大阪桐蔭の控え外野手が大学野球で鮮烈デビュー。国士舘大・山下来球のセンス溢れるプレーに驚き

  • 安倍昌彦●文 text by Abe Masahiko
  • photo by Ohtomo Yoshiyuki

等々力スタジアム(川崎市)で行なわれた東都大学2部リーグ戦の東洋大と国士舘大戦。

 先発・細野晴希(3年)から始まって、中継ぎの河北将太(4年)、一条力真(2年)と、150キロ前後の快腕、剛腕が続く東洋大投手に対して、国士舘大の1番を打つ左バッターが一歩も退かないバッティングで奮闘していた。

今春、大阪桐蔭から国士舘大に入学した山下来球今春、大阪桐蔭から国士舘大に入学した山下来球この記事に関連する写真を見る

高校時代は控えの外野手

「大阪桐蔭から入った1年生ですよ。今日がリーグ戦デビューだそうです」

 記者席に居合わせた関係者の方が教えてくださった。

 その1年生の左バッターの名は山下来球(ききゅう)。

 最初の打席こそ、来年のドラフト上位候補・細野の150キロ前後の速球と曲がりの違う2種類のスライダーに戸惑って空振り三振となったが、2打席目ではもうその速球に食らいついて一、二塁間を破ると、次の3打席目が驚いた。

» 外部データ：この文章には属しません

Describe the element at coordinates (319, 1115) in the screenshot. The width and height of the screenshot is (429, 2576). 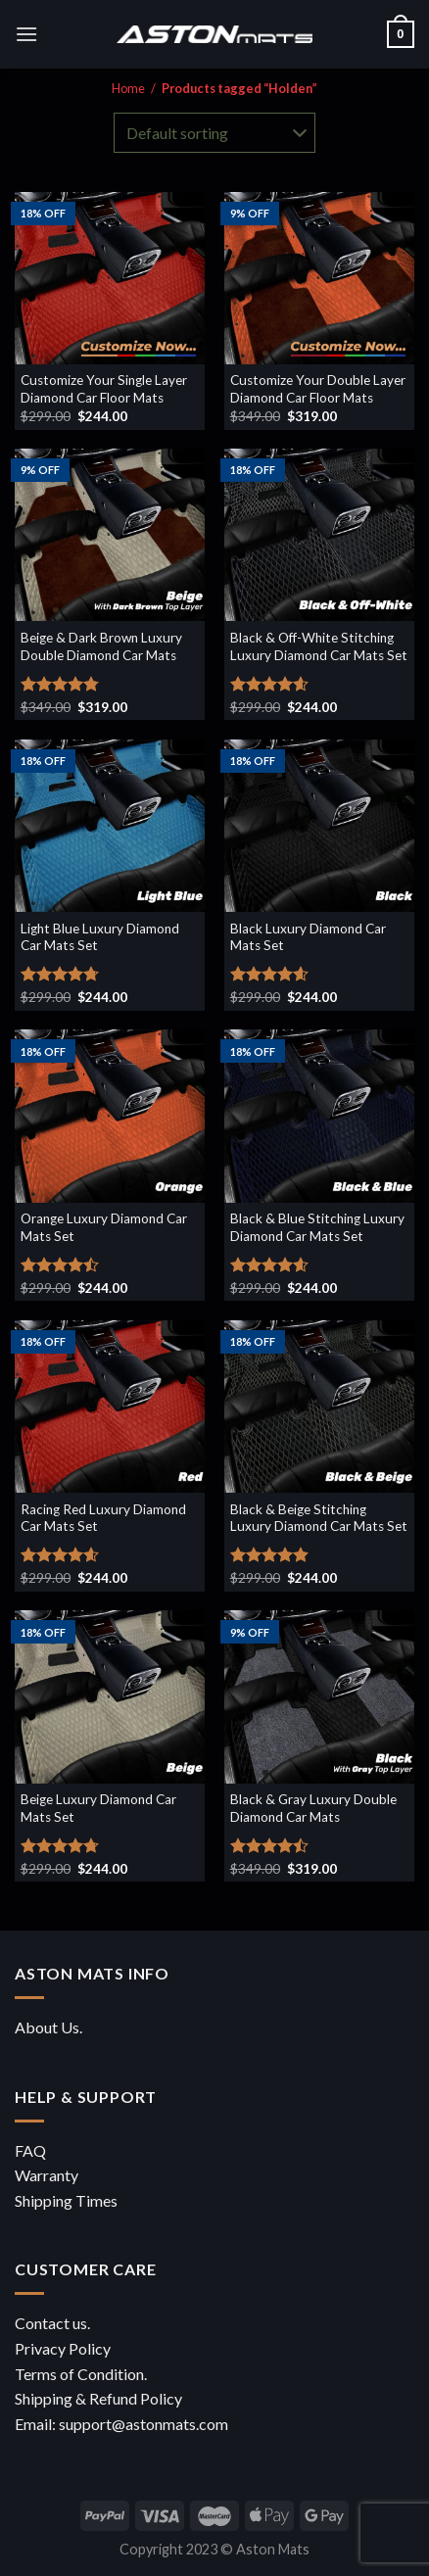
I see `[Black & Blue Stitching Luxury Diamond Car Mats Set]` at that location.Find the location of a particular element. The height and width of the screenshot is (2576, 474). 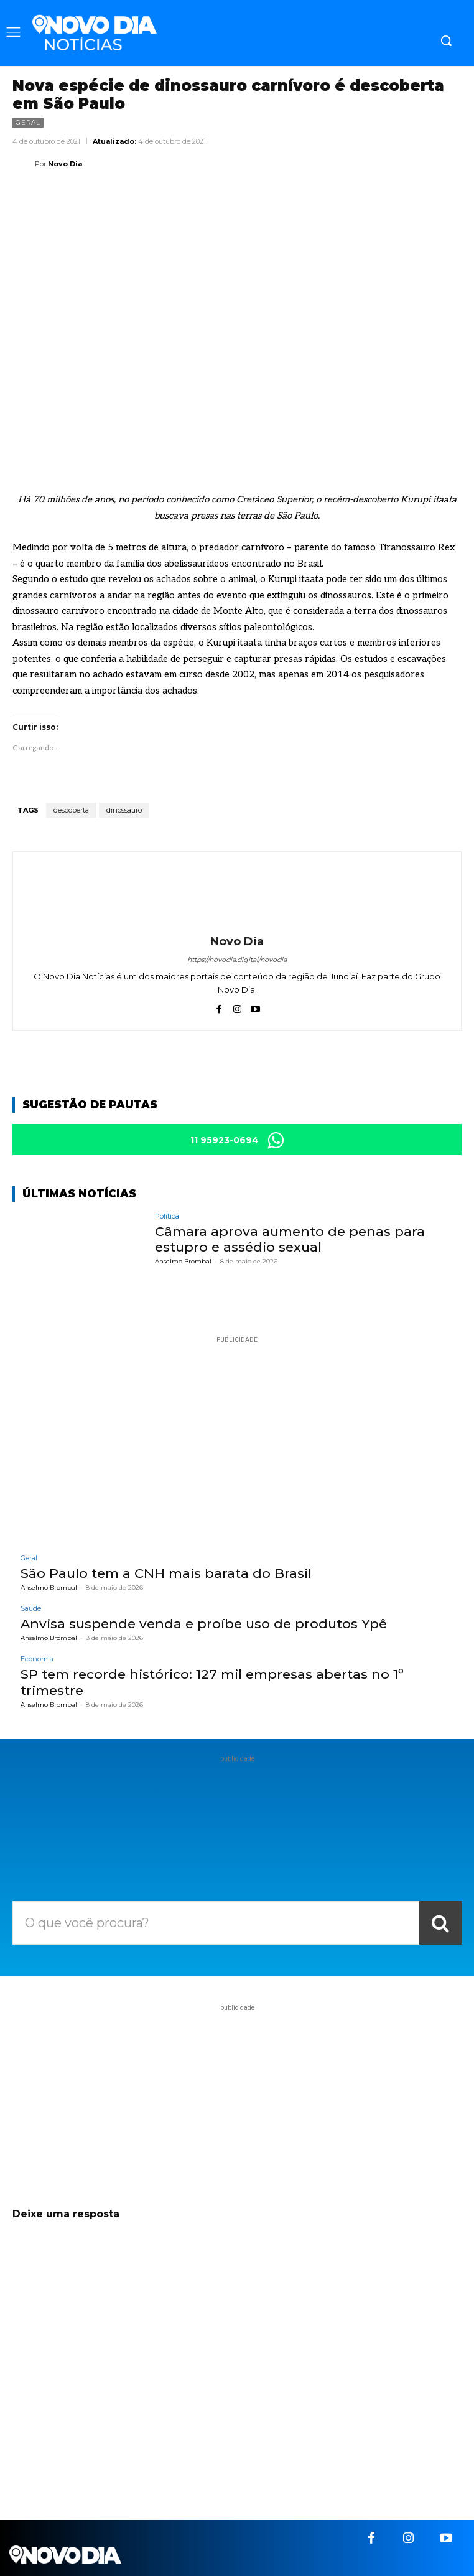

https://novodia.digital/novodia is located at coordinates (237, 959).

 二死一塁、長打がほしい場面で、細野からレフト後方にタイムリー三塁打を放ち、試合をひっくり返してみせた。

「やっぱりすごいな、大阪桐蔭......」と思わずつぶやいたあとで、アレッと思った。

 昨年の大阪桐蔭に「山下」という選手の記憶がなかったからだ。大阪桐蔭の外野は、オリックスに進んだ池田陵真がセンターで、快足・野間翔一郎(現・近畿大)がレフト、そしてライトにはプロ志望届を出していれば上位指名もあったと言われる花田旭が守っていて、この花田はこの日の相手である東洋大に進んでいる。

 この3人が鉄壁の外野陣だったから、山下はレギュラーではない。調べてみたら、センバツは背番号15、夏の甲子園は背番号17の控え外野手としてベンチ入りしていた。

 そんなことをしているうちに、試合は同点のまま、延長10回のタイブレークに入っていた。

 一死二、三塁で迎えた山下の5打席目。こういう打者には、いい打面で打席が回ってくるから野球は面白い。

 一条の初球が高く抜けたスライダーだったので、ストレート一本狙いだったのだろう。そのとおり147キロの速球を、山下はひと振りのジャストミートで右中間後方まで運んだ。

 勝利には届かなかったが、間違いなくこの先の「野球人生」につながる犠牲フライとなった。